The problem
Retype, without changes or pictures, only the lines that begin at the one containing "ZO STEL JE DE JUISTE" and end at the last line of the records that follow.

Data
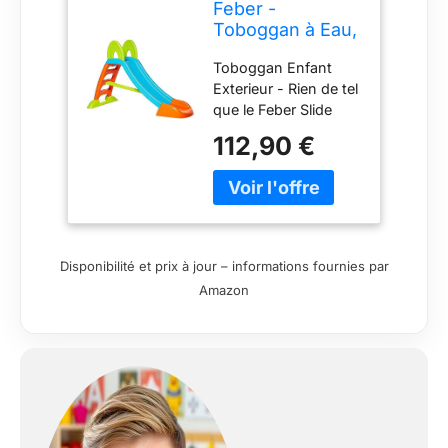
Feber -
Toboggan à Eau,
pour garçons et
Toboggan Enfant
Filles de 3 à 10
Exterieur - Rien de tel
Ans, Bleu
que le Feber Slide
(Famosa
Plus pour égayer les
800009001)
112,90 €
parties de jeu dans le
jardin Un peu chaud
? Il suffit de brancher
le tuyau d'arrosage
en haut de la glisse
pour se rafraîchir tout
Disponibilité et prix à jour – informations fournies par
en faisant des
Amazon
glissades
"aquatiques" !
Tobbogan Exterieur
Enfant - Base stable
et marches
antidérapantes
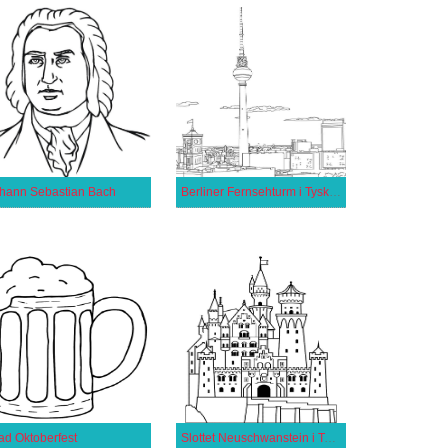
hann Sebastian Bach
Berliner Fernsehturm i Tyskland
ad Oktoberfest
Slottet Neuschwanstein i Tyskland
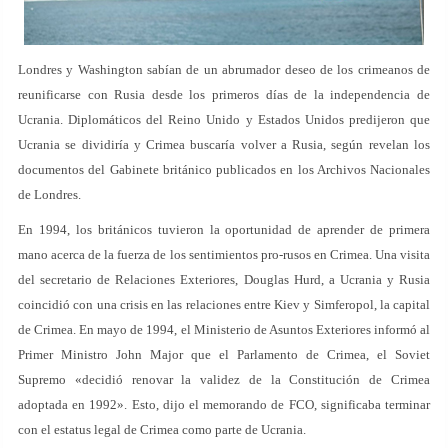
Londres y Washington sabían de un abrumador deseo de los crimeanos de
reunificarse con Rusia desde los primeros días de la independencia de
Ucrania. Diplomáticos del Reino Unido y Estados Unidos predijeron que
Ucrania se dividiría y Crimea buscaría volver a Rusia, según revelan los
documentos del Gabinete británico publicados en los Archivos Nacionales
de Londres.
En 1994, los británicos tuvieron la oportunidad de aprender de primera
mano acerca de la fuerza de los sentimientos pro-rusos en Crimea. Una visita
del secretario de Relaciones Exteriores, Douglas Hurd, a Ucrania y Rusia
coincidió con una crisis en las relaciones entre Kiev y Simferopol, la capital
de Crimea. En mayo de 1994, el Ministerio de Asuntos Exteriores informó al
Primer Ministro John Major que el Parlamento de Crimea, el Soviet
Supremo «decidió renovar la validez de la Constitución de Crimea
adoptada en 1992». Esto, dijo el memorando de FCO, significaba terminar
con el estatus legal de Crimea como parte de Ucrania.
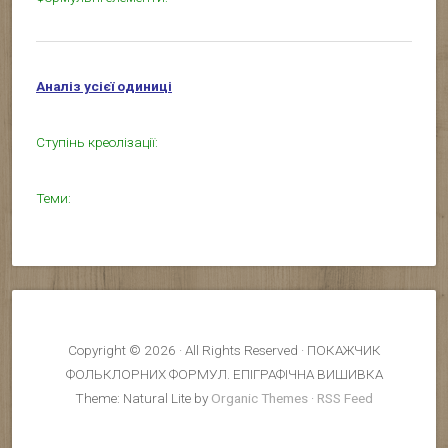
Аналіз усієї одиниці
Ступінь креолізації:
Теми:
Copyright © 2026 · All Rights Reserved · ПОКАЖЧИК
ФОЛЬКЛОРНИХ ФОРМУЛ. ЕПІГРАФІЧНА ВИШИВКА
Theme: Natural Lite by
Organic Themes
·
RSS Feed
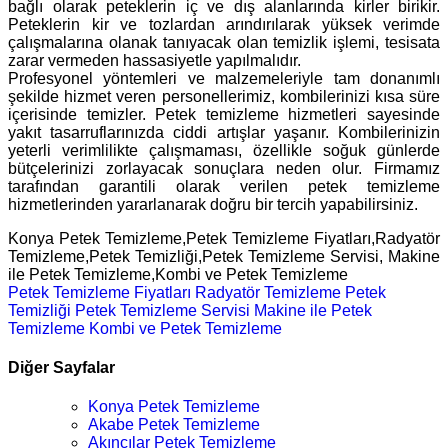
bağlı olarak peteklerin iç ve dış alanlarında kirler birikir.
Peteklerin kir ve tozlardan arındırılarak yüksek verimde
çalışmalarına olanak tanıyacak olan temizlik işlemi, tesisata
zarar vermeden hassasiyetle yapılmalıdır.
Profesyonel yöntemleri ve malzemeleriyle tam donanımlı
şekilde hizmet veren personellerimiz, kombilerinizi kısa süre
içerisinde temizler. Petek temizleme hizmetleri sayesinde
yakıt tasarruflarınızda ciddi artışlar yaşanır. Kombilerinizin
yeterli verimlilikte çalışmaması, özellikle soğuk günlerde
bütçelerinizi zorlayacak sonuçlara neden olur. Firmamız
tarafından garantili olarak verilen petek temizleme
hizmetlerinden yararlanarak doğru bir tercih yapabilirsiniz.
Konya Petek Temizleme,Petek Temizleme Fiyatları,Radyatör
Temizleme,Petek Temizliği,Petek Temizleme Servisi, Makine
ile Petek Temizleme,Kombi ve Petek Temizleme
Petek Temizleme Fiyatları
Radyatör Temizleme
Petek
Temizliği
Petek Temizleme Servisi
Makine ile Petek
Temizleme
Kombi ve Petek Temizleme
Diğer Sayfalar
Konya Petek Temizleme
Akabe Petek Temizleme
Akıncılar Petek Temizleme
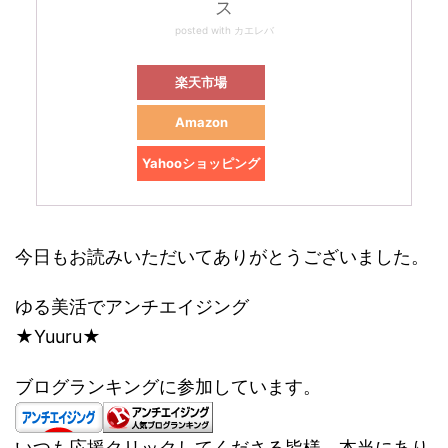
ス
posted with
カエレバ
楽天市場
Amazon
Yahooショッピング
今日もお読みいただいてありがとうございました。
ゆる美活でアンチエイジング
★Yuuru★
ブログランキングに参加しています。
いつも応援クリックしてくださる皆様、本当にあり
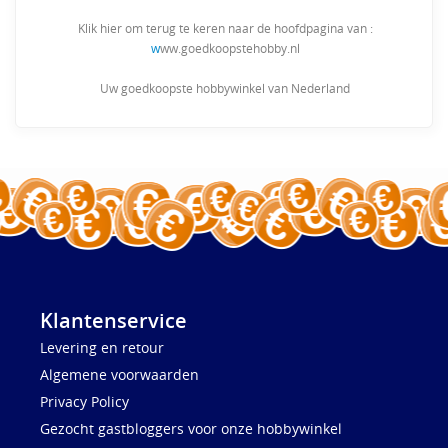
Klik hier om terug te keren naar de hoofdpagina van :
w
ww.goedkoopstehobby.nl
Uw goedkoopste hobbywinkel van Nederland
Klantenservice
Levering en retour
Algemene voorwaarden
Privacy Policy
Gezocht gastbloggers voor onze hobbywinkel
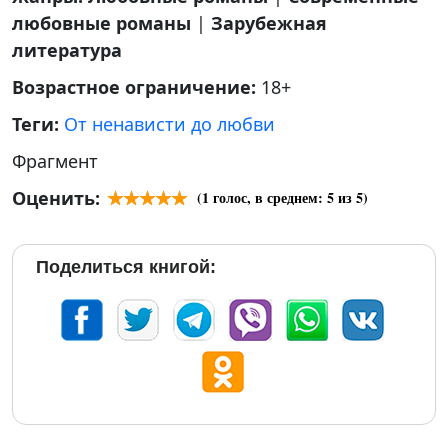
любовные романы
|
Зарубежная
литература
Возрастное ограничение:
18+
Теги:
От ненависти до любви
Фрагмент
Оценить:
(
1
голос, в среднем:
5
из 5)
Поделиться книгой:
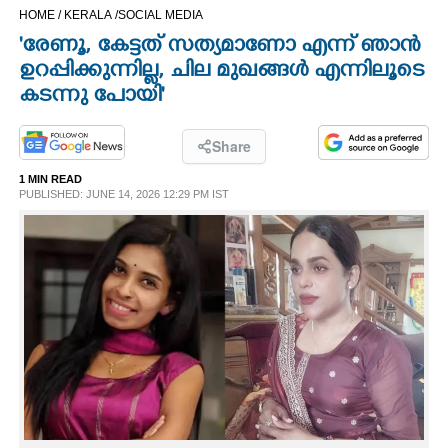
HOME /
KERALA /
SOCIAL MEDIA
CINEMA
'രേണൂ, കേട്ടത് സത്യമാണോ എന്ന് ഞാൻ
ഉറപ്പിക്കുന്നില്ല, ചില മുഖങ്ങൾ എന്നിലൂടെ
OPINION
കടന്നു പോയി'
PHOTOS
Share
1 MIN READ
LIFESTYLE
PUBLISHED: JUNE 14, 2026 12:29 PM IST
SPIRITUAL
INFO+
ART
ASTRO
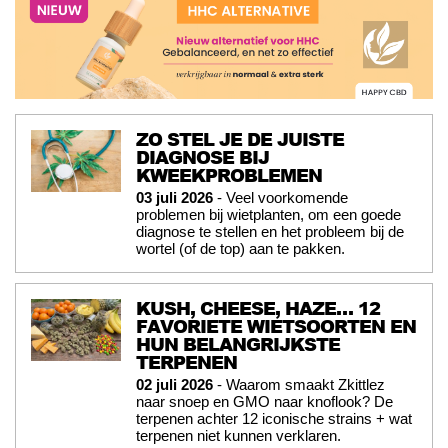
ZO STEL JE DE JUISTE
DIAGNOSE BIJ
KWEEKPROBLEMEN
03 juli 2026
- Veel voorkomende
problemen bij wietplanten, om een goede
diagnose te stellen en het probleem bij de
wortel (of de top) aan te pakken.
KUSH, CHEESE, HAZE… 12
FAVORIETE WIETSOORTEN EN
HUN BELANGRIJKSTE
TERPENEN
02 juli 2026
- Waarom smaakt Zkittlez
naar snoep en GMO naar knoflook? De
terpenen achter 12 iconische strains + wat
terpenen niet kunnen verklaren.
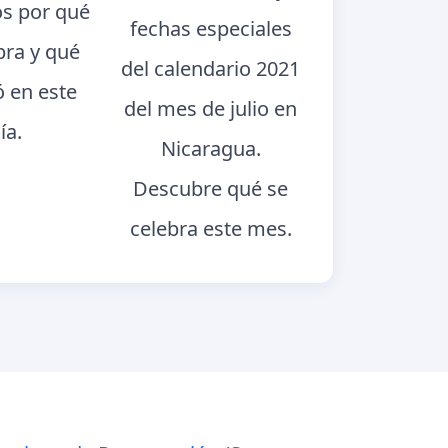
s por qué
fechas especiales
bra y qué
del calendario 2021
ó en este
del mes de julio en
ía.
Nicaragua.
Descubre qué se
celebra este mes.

Output for this exercise
ZO STEL JE DE JUISTE
DIAGNOSE BIJ
KWEEKPROBLEMEN
03 juli 2026
- Veel voorkomende
problemen bij wietplanten, om een goede
diagnose te stellen en het probleem bij de
wortel (of de top) aan te pakken.
KUSH, CHEESE, HAZE… 12
FAVORIETE WIETSOORTEN EN
HUN BELANGRIJKSTE
TERPENEN
02 juli 2026
- Waarom smaakt Zkittlez
naar snoep en GMO naar knoflook? De
terpenen achter 12 iconische strains + wat
terpenen niet kunnen verklaren.
s por qué
fechas especiales
bra y qué
del calendario 2021
ó en este
del mes de julio en
ía.
Nicaragua.
Descubre qué se
celebra este mes.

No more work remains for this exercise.